"The Saturn Game" is a third person narrative about a team of characters exploring the outer Solar System but with no viewpoint character.
"Wings of Victory" is a first person narrative by a character who remains in the orbiting Olga instead of descending to the surface of the newly discovered planet, Ythri, so that most of the narration is in the third person with one member of the landing crew as the viewpoint character.
In the framing passages of "The Problem of Pain," an unnamed first person narrator describes his conversation with Peter Berg on the planet Lucifer. The main story is a third person account of Berg's experience on Avalon with him as viewpoint character.
"Margin of Profit" introduces Nicholas van Rijn but with Rafael Torres as the main viewpoint character in a third person narrative although, additionally, there are two short passages when, unusually, van Rijn, who is and remains the central character, also becomes the viewpoint character.

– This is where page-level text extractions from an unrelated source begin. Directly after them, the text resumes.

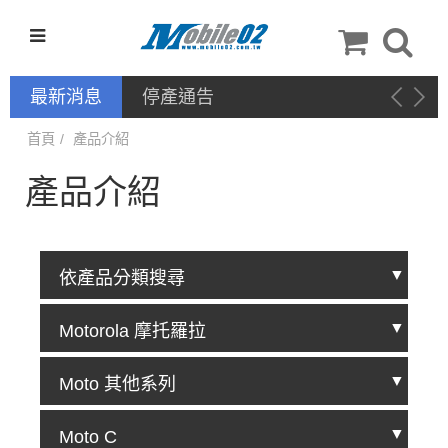
最新消息
停產通告
首頁
產品介紹
產品介紹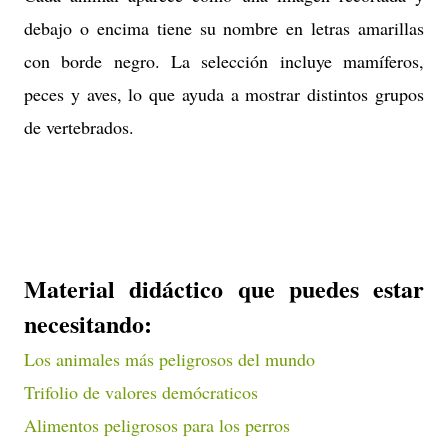
debajo o encima tiene su nombre en letras amarillas
con borde negro. La selección incluye mamíferos,
peces y aves, lo que ayuda a mostrar distintos grupos
de vertebrados.
Material didáctico que puedes estar
necesitando:
Los animales más peligrosos del mundo
Trifolio de valores demócraticos
Alimentos peligrosos para los perros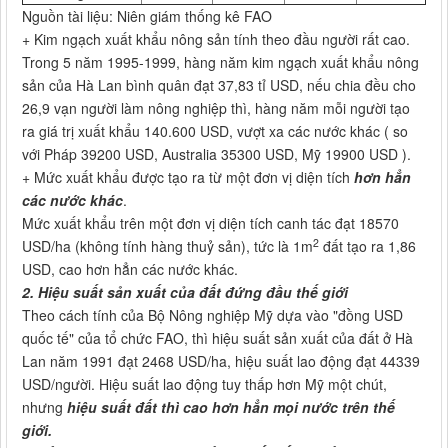
Nguồn tài liệu: Niên giám thống kê FAO
+ Kim ngạch xuất khẩu nông sản tính theo đầu người rất cao.
Trong 5 năm 1995-1999, hàng năm kim ngạch xuất khẩu nông
sản của Hà Lan bình quân đạt 37,83 tỉ USD, nếu chia đều cho
26,9 vạn người làm nông nghiệp thì, hàng năm mỗi người tạo
ra giá trị xuất khẩu 140.600 USD, vượt xa các nước khác ( so
với Pháp 39200 USD, Australia 35300 USD, Mỹ 19900 USD ).
+ Mức xuất khẩu được tạo ra từ một đơn vị diện tích
hơn hẳn
các nước khác
.
Mức xuất khẩu trên một đơn vị diện tích canh tác đạt 18570
2
USD/ha (không tính hàng thuỷ sản), tức là 1m
đất tạo ra 1,86
USD, cao hơn hẳn các nước khác.
2. Hiệu suất sản xuất của đất đứng đầu thế giới
Theo cách tính của Bộ Nông nghiệp Mỹ dựa vào "đồng USD
quốc tế" của tổ chức FAO, thì hiệu suất sản xuất của đất ở Hà
Lan năm 1991 đạt 2468 USD/ha, hiệu suất lao động đạt 44339
USD/người. Hiệu suất lao động tuy thấp hơn Mỹ một chút,
nhưng
hiệu suất đất thì cao hơn hẳn mọi nước trên thế
giới.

"How To Be Ethnic In One Easy Lesson" introduces Adzel but with James Ching as both viewpoint character and first person narrator.
"Esau" is a third person narrative with Emil Dalmady as viewpoint character both in the framing passages where Dalmady confronts van Rijn on Earth and in the main story which recounts Dalmady's experience on the planet, Suleiman.
Those are just six of the eleven but they are also the six with the most complicated narrative structures.
1 comment:
Kaor, Paul!
Odd but interesting how both "The Problem of Pain" and "The Master Key" are framed and narrated by unnamed viewpoint characters.